Building Your Own Agent from Scratch
Today, we will systematically build a customized Agent from scratch. Following our previous exploration of Agent principles, this section will be based on the ReAct paradigm (for background, please refer to previous articles) and gradually implement a complete workflow for a lightweight LLM Agent.
Step 1: Building the Tool Library
In the ReAct paradigm, Agents rely on external tools to execute tasks. The following example is from the implementation in tools.py, which includes a Google search tool function.
{
'name_for_human': 'Google Search',
'name_for_model': 'google_search',
'description_for_model': 'Google Search is a general-purpose search engine that can be used to access the internet, query encyclopedic knowledge, stay updated on current events, and more.',
'parameters': [
{
'name': 'search_query',
'description': 'Search keywords or phrases',
'required': True,
'schema': {'type': 'string'},
}
],
}
Tool definitions need to specify four core elements:
- Human-readable name (name_for_human)
- Model call identifier (name_for_model)
- Function description (description_for_model)
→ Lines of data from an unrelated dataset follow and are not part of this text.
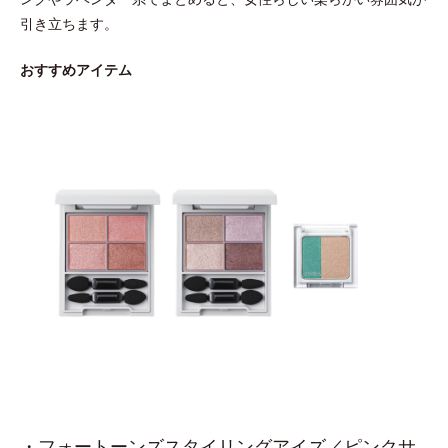
引き立ちます。
おすすめアイテム
・フォートーンズスタイリングアイズ／ピンクサ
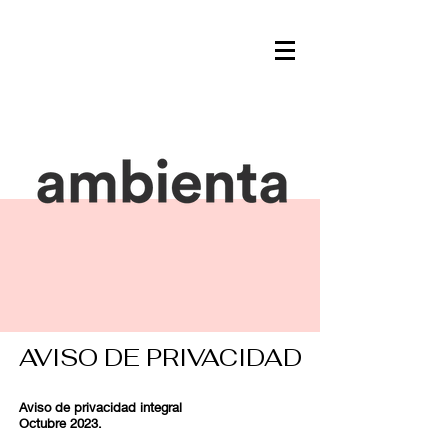
AVISO DE PRIVACIDAD
Aviso de privacidad integral
Octubre 2023.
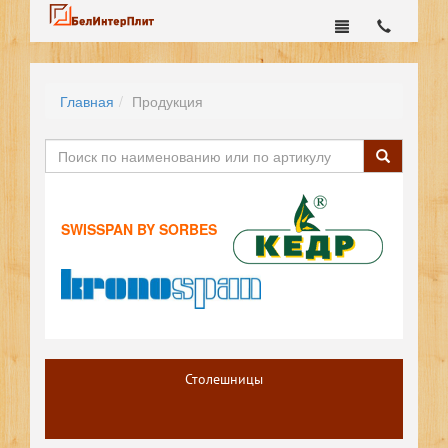
Главная
Продукция
SWISSPAN BY SORBES
Столешницы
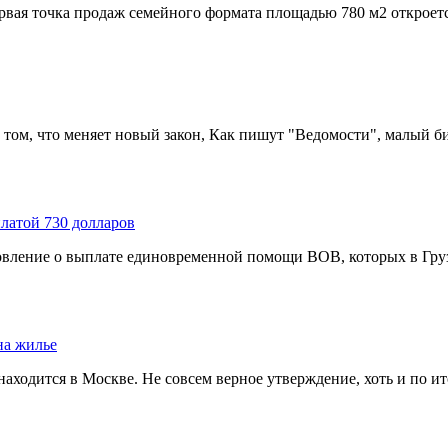
вая точка продаж семейного формата площадью 780 м2 откроется
 том, что меняет новый закон, Как пишут "Ведомости", малый би
латой 730 долларов
вление о выплате единовременной помощи ВОВ, которых в Грузи
на жилье
находится в Москве. Не совсем верное утверждение, хоть и по ит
- Parameter specification (parameters)
The implementation of the Google search function is as follows, based on the Serper API (new registrations get 2,500 free calls):
def google_search(search_query: str):
url = "https://google.serper.dev/search"
payload = json.dumps({"q": search_query})
headers = {
'X-API-KEY': 'xxxxxx',
'Content-Type': 'application/json'
}
response = requests.request("POST", url, headers=headers, data=payload).json()
return response['organic'][0]['snippet']
With this, one tool is complete. Next, to align with the theme of code intelligence, let's add another tool for code compilation checking.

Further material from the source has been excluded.